“Kiss me,” I demanded, and as Caleb’s mouth slammed down on mine, I came, jerking heat between us. Caleb’s grip was slicked by my come and he groaned, stroking faster, then plowed his hips into mine and came hot and slick on my belly and chest.
“Fuuuuuuck.” He collapsed on top of me, breath leaving him in a moan against the pillow.
We lay there for a while, a caress here, a kiss there, as the sun set outside, casting the bed in shadows.
“Will you stay?” I asked.
Caleb swiped at the stickiness on our stomachs with the shirt he’d been wearing, then gathered me against him, murmuring an affirmation into my ear. I fell asleep with his lips at my throat and his fingers in my hair.
* * *
—
“God, we come off as total twits.”
I tossed the magazine facedown on the coffee table and flopped back down on the floor with my guitar, strumming angry chords. Caleb flipped through it, his gaze assessing.
“Just tell me,” I said.
“It’s not that you seem like twits. It’s that Coco, Ven, and Ethan don’t really write the songs, so when the interviewers ask y’all questions about the process of writing the music, you’re the only one with anything to say. But you don’t want to because you’re afraid they’ll think you’re hogging the spotlight. So then Ven says something generic and Coco says something technical about her playing that they edit down because no one who isn’t a guitarist can understand it. Which adds to that impression that you hate, that you guys got lucky in hitting it big.”
I sighed. Part of the problem I always had was that I didn’t know why we’d hit it big. I thought our music was great, sure. But loads of bands were great and never got successful, much less famous.
“The interviewer was a dick, anyway,” I mumbled. “He was, like, leering at Coco the whole time but then didn’t include half the things she said in the piece. Even the stuff not about guitar,” I clarified. “And the photographer kept trying to grab my ass and Ven was like, ‘Well, you end up in the front of every picture anyway, so…’ as if I were fucking photographers to get more publicity. Asshole.”
My mouth tasted sour at the memory of the slimy photographer, inching my jeans lower and lower on my hips, saying the light caught my hipbones and he wanted to capture it, all the time rubbing against me. His hands splaying possessively over my stomach under the pretense of adjusting the leather vest that hung open over my bare torso. I shuddered.
Caleb was watching me keenly.
“Where was your manager in all this? Or Lewis?”
I shrugged, not wanting to think about it anymore, and Caleb’s jaw tightened.
“Whatever, anyway, are we doing this?”
I held up the guitar and Caleb nodded, letting it go, and stretched out on the couch with his own.
This morning I’d come into the kitchen at the smell of coffee and found him humming something under his breath.
“What’s that?” I asked, pressing my cheek to the warm skin of his bare back.
“Coffee.”
I bit his shoulder.
“Just a little hook that’s gotten stuck in my head.”

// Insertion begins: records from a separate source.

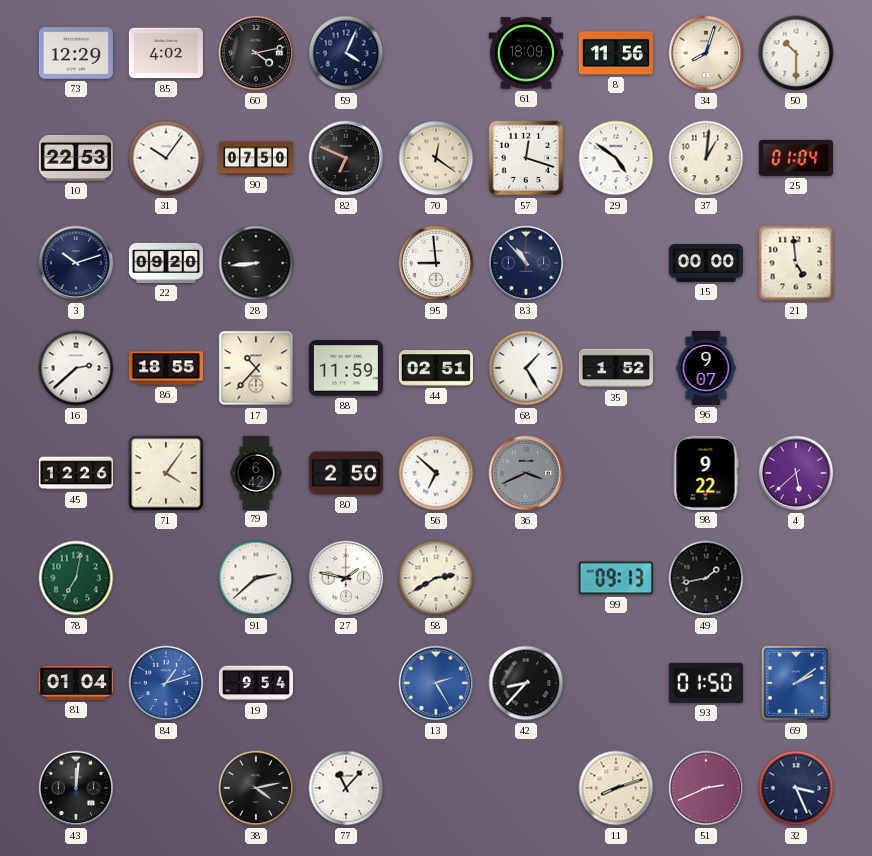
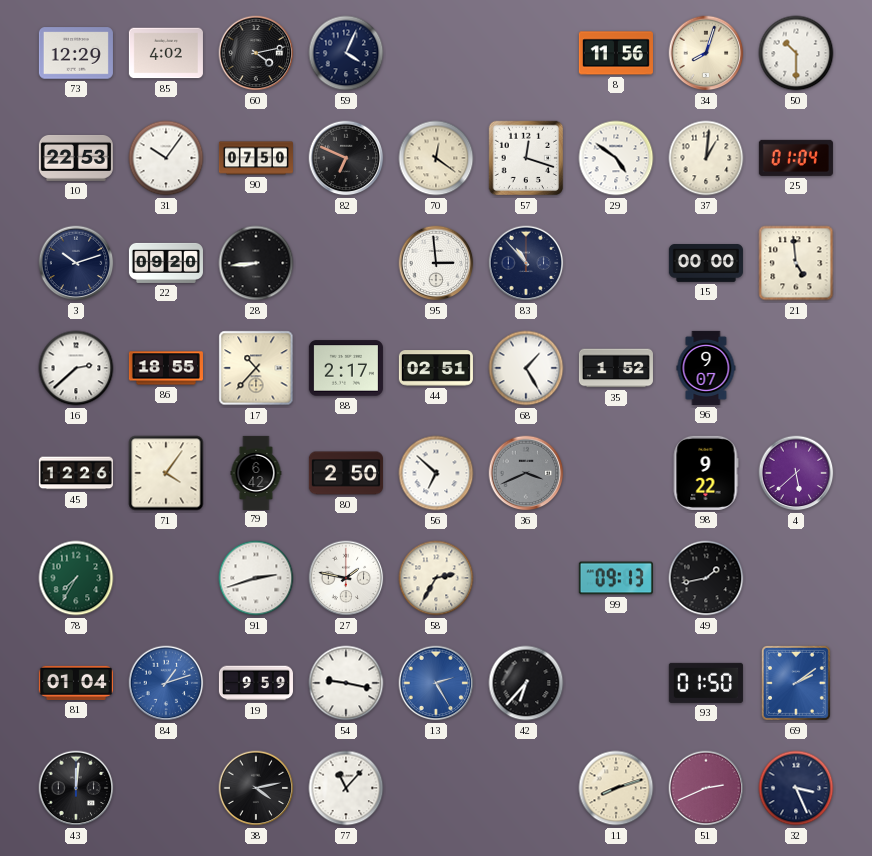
61: 18:09 -> none
95: 8:59 -> 2:59
88: 11:59 -> 2:17
78: 7:02 -> 7:35
91: 2:38 -> 2:42
58: 2:40 -> 2:35
19: 9:54 -> 9:59
54: none -> 9:17
42: 8:37 -> 6:37
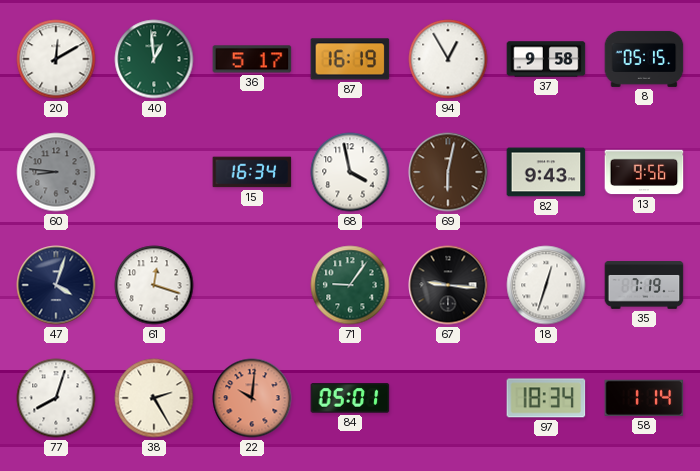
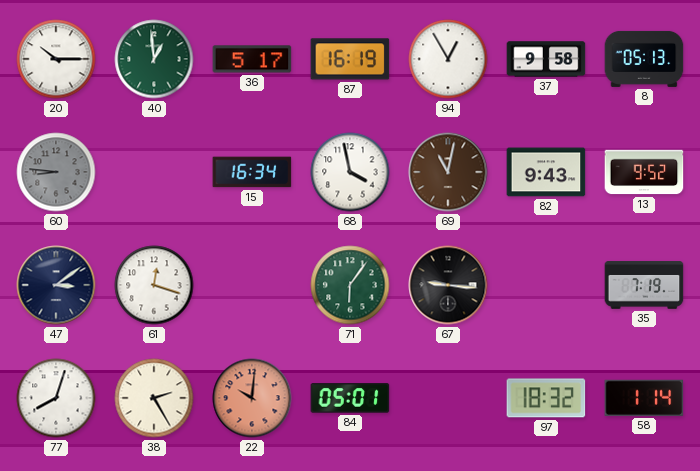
20: 12:10 -> 10:15
8: 05:15 -> 05:13
69: 6:02 -> 11:02
13: 9:56 -> 9:52
47: 4:03 -> 3:09
71: 9:06 -> 6:06
18: 12:33 -> none
97: 18:34 -> 18:32
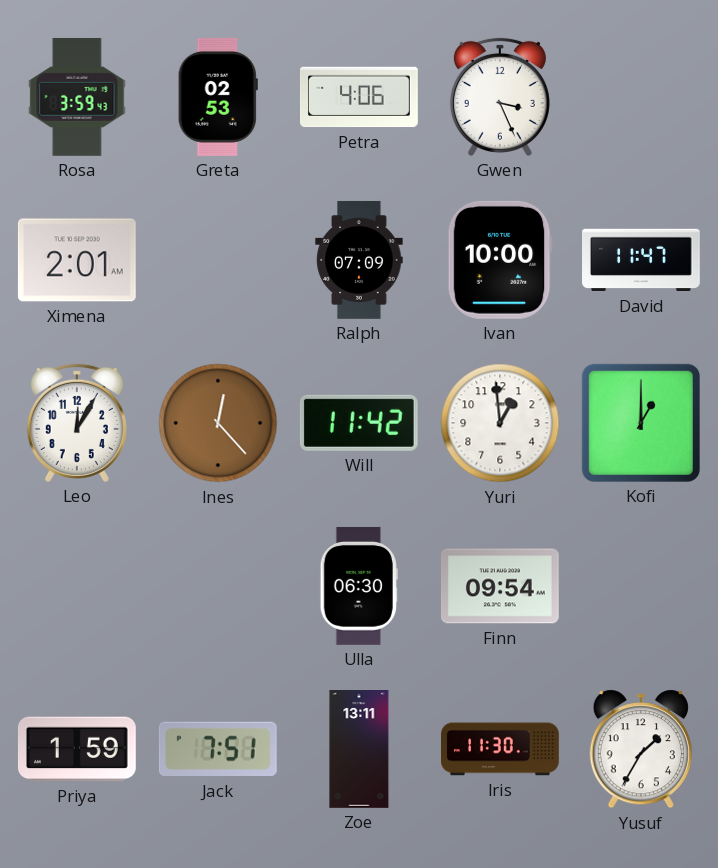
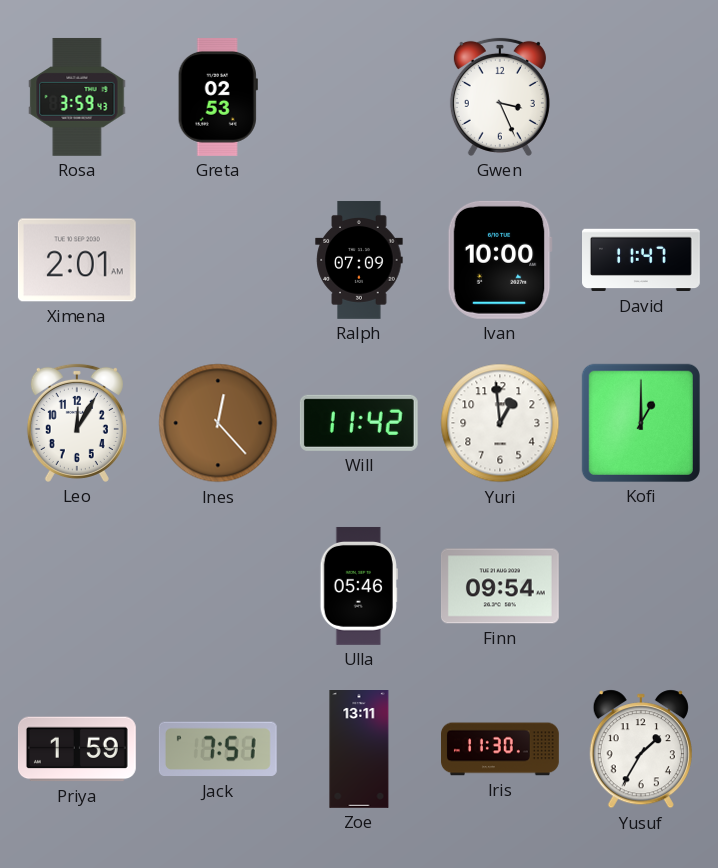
Petra: 4:06 -> none
Ulla: 06:30 -> 05:46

Which was how we’d started writing a song together, tapping out a rhythm with spoons and humming into our coffee. We were interrupted by the messengered magazine from Lewis, but I was eager to get back to it.
We spent the better part of the day working on the song. It was the first time I’d ever written with someone from scratch. With Riven, I brought songs mostly formed and then we tweaked them, or changed them.
This was a chance to see how Caleb’s mind worked, and I was fascinated. He’d play a fall of notes, transpose it up or down, something about the structure, their association, sticking with him, until he found its proper home, then build from there. He was a tinkerer, an experimenter, using one piece to find his way to another, sometimes seeking out holds methodically like a rock climber, other times just jumping from bit to bit in a way that seemed capricious but must’ve meant something to him. My approach was different—I’d find a note or a progression that just felt right to me, and then build out from there. But we understood each other. I could see what Caleb was grasping for just as he could feel the rightness of what I found, even if I couldn’t explain it.
And, by dinnertime, we had a song. A rough song, tentatively balanced between our two styles. A song that would need some work. But a song, nonetheless.
Chapter 14
Caleb
“No, Lewis, I’m not doing that! Absolutely not!” Theo was yelling into his phone, pacing on the porch where the signal was better. “Well, if that happens, I guess I’ll just accept that I’m crap at my job, won’t I? Because I’m not fuckin’ lip-synching and I can’t even believe you’re asking me.”